● **MATERIAL FOR THIS TASK**:

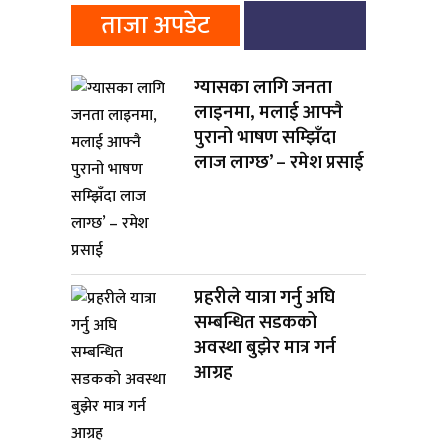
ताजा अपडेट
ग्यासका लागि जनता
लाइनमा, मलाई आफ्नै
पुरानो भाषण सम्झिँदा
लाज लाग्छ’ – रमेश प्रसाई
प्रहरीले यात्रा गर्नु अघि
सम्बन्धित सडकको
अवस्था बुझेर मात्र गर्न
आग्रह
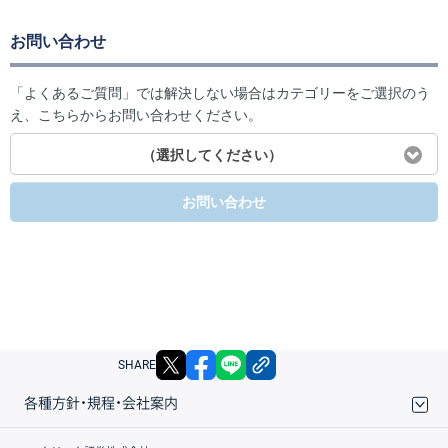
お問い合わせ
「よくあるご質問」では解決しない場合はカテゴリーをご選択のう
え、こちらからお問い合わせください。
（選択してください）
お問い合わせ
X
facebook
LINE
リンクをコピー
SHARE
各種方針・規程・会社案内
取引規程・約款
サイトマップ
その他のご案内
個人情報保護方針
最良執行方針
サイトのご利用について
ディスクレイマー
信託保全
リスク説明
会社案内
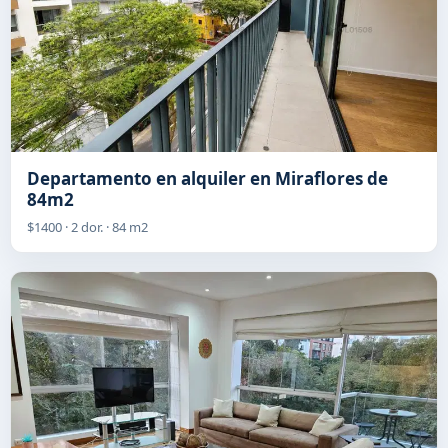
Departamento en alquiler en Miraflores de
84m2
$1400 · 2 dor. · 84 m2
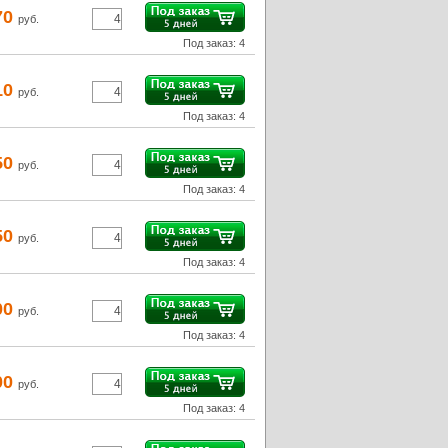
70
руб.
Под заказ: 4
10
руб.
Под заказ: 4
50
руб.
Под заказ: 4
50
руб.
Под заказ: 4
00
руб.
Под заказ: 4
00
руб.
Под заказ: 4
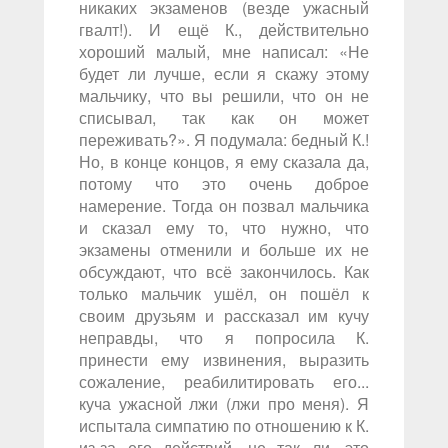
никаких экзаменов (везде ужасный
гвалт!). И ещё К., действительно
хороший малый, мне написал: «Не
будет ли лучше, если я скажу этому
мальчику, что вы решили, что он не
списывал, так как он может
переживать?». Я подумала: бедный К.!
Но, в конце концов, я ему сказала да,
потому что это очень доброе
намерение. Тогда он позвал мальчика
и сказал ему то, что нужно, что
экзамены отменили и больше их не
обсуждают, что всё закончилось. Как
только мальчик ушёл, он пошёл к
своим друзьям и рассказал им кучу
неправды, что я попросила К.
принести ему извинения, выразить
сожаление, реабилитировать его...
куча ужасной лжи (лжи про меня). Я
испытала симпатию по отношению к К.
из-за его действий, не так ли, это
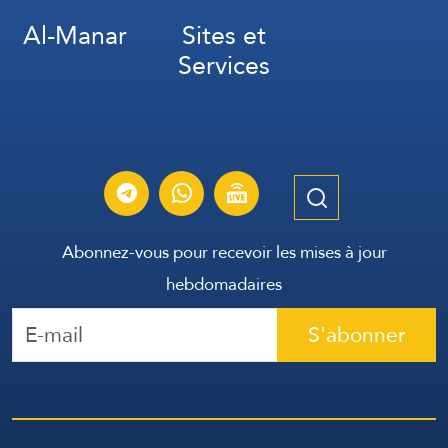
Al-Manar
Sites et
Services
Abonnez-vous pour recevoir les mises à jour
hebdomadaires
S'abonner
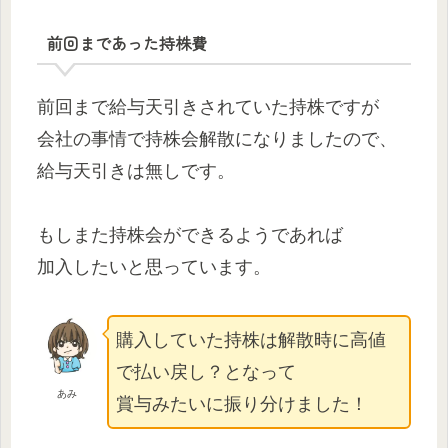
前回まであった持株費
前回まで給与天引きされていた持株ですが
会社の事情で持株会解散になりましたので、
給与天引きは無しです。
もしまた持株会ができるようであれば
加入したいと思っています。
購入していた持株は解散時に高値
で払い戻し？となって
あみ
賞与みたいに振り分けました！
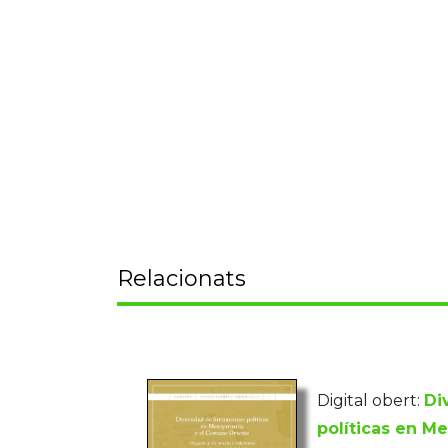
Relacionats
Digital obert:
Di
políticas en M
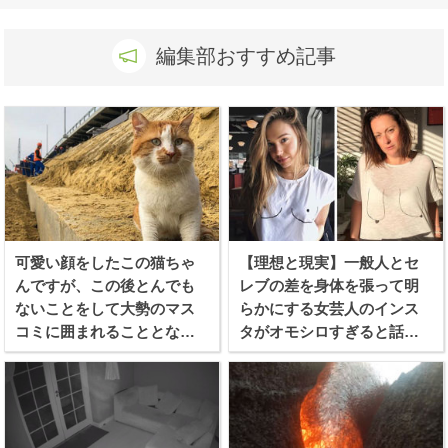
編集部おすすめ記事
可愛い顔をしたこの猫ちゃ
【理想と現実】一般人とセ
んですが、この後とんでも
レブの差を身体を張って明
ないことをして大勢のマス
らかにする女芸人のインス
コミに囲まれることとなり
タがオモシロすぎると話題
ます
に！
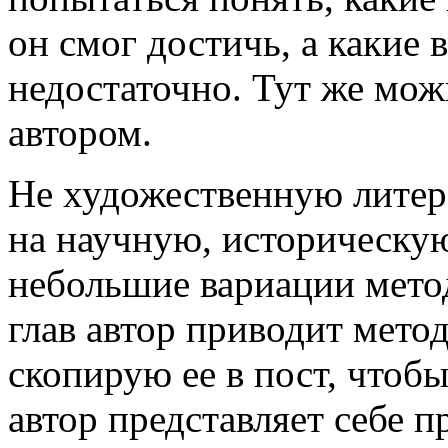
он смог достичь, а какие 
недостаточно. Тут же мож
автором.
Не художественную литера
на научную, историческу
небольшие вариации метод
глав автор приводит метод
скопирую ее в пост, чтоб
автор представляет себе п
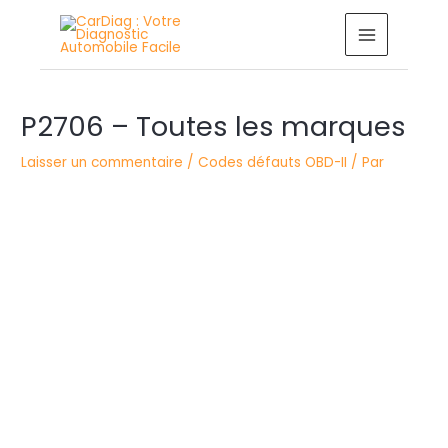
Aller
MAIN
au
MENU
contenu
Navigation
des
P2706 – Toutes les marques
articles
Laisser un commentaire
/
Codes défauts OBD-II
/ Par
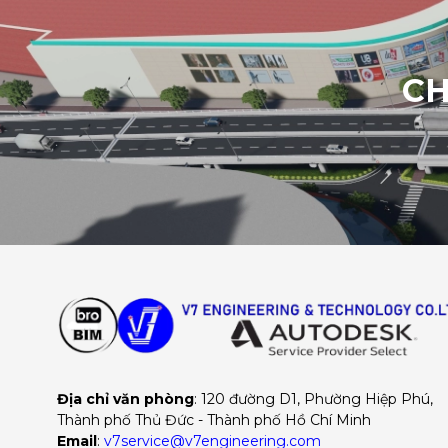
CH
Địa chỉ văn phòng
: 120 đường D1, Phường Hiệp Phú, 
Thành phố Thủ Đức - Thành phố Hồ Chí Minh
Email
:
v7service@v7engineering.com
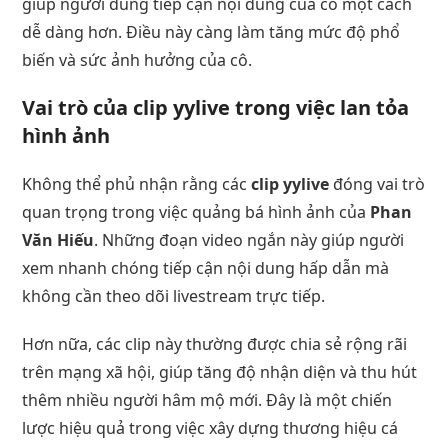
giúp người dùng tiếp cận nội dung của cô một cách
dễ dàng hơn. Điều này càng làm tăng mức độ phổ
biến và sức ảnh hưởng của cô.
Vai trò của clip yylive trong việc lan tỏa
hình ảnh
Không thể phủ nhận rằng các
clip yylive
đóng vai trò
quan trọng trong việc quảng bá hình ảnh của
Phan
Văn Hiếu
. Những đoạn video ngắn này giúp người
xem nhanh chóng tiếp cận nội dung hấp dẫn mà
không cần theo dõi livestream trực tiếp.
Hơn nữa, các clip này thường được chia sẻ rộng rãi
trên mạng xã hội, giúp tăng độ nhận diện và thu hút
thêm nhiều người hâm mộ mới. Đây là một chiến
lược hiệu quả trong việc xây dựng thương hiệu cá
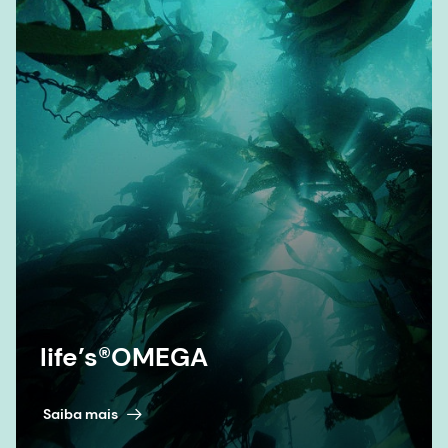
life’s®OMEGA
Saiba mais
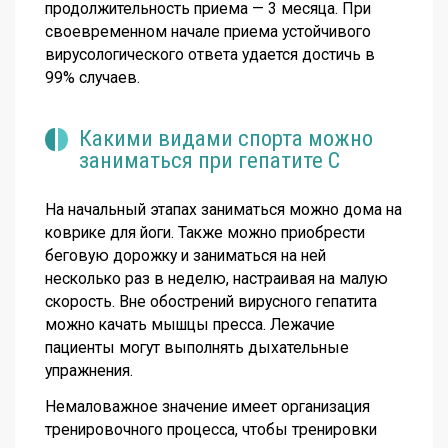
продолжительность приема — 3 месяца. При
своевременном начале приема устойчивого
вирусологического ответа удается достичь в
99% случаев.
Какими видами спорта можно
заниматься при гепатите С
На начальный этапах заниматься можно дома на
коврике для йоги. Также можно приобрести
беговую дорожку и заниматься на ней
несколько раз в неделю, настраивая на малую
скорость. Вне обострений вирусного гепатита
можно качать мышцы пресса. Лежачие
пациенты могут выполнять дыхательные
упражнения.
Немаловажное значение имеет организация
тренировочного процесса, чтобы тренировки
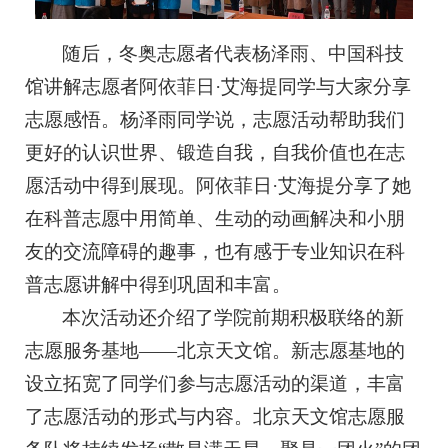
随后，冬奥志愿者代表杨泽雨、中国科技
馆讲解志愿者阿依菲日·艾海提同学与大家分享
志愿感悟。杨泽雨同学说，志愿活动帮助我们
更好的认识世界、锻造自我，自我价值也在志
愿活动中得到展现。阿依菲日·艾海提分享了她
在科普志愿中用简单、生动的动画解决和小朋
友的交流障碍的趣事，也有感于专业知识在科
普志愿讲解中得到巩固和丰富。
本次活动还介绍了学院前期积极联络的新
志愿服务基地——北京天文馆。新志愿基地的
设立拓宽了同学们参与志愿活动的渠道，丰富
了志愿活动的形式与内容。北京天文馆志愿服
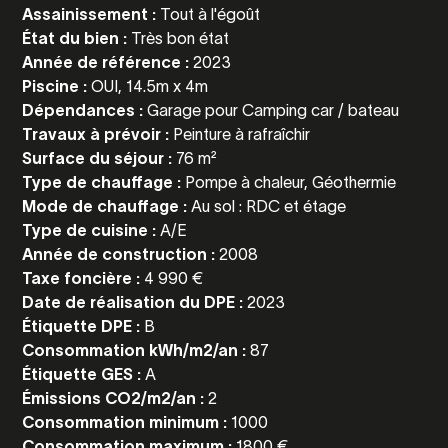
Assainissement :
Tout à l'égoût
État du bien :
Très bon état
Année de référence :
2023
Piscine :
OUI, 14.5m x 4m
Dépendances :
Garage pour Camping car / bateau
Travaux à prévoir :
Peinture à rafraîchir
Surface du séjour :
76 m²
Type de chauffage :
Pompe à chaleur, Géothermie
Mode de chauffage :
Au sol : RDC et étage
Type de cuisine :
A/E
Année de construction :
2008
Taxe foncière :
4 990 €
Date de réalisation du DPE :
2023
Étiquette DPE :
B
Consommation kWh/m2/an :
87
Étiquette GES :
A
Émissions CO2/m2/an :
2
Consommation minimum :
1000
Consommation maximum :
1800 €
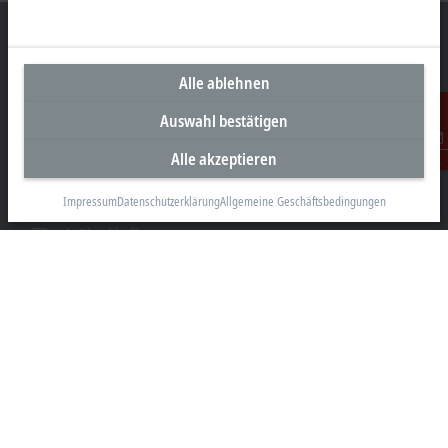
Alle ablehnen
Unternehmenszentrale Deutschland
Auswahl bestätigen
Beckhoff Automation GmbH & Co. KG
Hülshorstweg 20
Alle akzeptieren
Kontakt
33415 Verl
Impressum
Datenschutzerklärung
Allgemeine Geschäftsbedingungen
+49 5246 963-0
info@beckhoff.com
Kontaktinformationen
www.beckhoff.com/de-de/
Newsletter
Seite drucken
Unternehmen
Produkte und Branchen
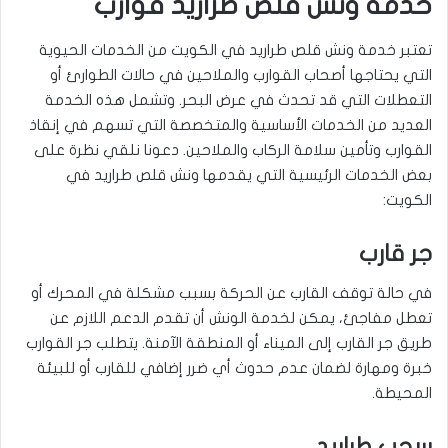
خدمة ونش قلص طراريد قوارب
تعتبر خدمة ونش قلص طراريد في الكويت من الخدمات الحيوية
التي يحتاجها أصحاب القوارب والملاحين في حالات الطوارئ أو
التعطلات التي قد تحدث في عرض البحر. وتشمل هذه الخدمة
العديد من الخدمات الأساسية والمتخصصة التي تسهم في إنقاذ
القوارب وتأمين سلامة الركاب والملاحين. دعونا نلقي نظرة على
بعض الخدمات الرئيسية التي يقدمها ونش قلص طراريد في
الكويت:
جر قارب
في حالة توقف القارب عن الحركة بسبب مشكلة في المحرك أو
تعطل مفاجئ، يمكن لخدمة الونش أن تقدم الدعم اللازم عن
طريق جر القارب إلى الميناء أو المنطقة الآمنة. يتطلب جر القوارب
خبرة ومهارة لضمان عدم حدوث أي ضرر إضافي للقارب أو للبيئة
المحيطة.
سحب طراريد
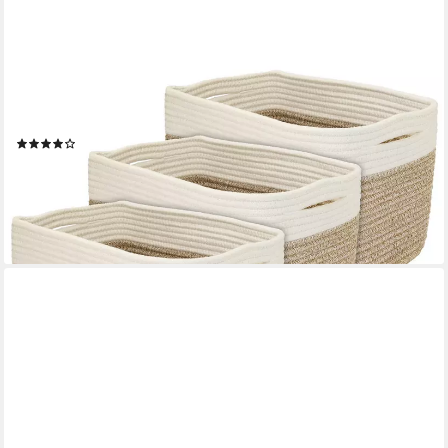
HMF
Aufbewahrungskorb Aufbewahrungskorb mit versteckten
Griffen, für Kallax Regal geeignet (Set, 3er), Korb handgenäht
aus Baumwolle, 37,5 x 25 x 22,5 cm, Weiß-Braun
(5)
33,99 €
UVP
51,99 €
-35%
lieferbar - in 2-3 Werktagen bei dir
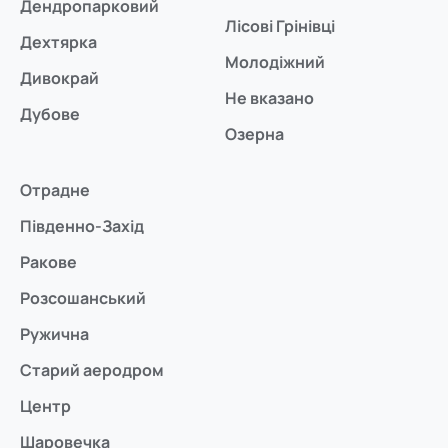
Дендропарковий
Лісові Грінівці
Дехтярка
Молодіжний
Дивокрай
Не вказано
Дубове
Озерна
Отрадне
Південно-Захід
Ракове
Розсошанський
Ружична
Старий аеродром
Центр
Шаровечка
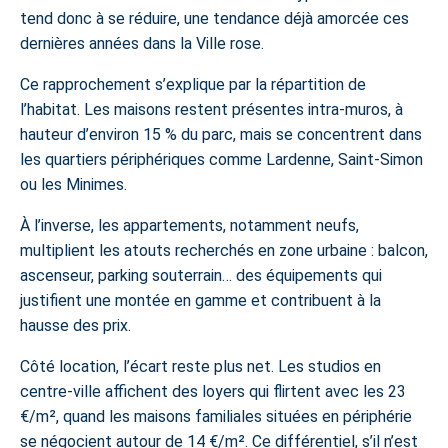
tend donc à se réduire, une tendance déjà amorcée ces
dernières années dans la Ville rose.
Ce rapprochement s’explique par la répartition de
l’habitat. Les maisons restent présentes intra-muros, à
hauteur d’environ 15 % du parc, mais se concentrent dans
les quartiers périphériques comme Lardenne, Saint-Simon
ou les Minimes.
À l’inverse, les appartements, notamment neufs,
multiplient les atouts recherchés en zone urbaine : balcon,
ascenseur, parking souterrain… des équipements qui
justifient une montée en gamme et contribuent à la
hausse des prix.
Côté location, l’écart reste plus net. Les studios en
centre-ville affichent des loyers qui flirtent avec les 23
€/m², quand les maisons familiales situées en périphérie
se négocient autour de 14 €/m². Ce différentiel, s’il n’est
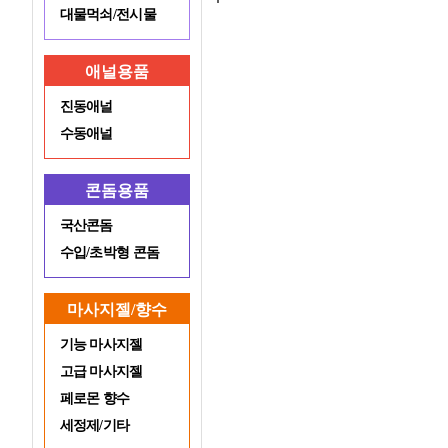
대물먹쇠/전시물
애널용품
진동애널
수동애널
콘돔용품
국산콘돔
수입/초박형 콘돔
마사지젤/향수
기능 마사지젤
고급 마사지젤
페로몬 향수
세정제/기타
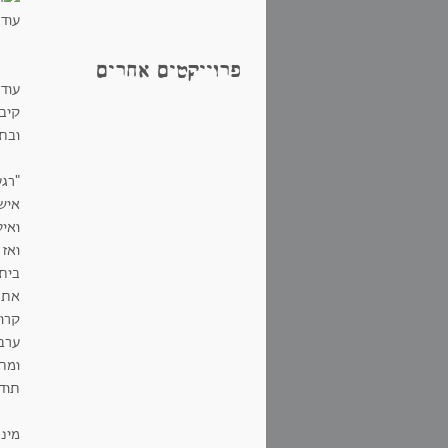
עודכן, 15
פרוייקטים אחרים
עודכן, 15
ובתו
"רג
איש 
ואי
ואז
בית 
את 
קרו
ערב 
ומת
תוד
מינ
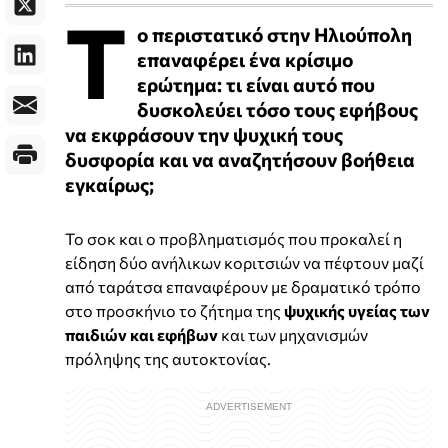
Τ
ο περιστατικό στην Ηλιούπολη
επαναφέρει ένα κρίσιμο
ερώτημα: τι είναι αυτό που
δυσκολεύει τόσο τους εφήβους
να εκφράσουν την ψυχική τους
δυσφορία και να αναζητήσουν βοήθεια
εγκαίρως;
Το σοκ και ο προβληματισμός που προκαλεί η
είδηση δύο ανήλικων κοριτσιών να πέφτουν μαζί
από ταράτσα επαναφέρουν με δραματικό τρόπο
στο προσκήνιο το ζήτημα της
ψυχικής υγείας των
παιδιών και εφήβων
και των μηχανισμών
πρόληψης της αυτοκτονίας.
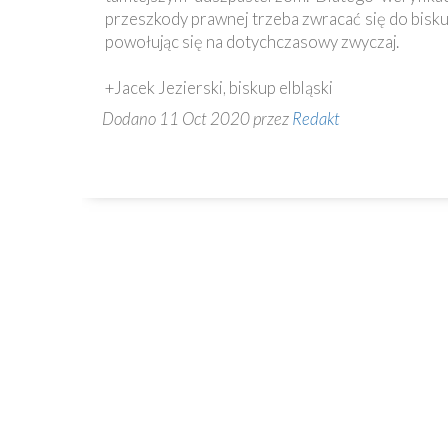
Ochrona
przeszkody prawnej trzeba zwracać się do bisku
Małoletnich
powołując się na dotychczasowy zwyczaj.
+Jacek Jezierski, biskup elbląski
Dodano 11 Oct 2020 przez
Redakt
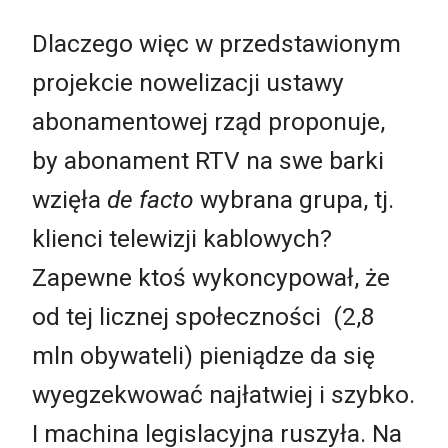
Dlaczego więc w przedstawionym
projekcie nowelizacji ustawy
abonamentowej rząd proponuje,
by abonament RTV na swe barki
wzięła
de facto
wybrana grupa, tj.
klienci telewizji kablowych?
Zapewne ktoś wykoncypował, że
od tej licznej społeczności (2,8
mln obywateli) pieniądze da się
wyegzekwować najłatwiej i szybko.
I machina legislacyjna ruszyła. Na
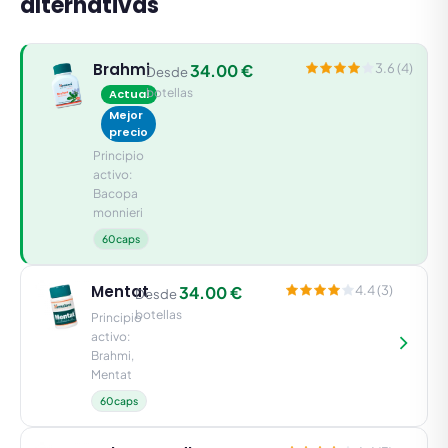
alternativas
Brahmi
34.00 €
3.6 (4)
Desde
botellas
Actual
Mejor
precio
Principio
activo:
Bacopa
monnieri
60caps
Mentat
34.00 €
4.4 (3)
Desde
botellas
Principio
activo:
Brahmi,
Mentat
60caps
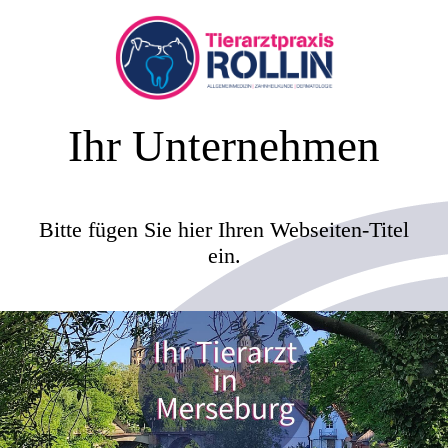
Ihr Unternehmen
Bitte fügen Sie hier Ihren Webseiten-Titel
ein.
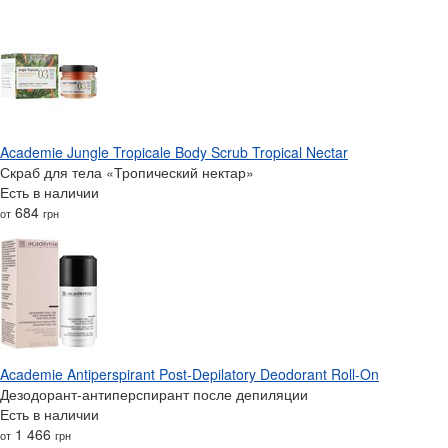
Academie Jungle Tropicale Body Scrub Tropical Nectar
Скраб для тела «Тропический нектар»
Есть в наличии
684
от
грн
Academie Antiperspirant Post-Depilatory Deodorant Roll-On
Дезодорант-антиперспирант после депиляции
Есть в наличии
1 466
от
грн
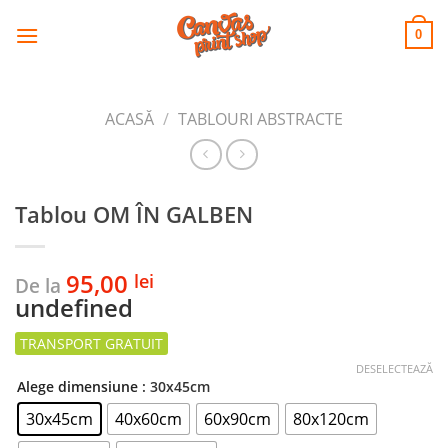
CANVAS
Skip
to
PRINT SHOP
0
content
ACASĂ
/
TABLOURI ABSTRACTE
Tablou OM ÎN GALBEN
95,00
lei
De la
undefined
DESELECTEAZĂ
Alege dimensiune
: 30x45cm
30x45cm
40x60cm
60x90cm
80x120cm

● **PROBLEM REQUIREMENTS**: Report all lines in the records that include the string "trong".

● **TASK ANSWER**:
Vai trò của clip yylive trong việc lan tỏa
quan trọng trong việc quảng bá hình ảnh của
lược hiệu quả trong việc xây dựng thương hiệu cá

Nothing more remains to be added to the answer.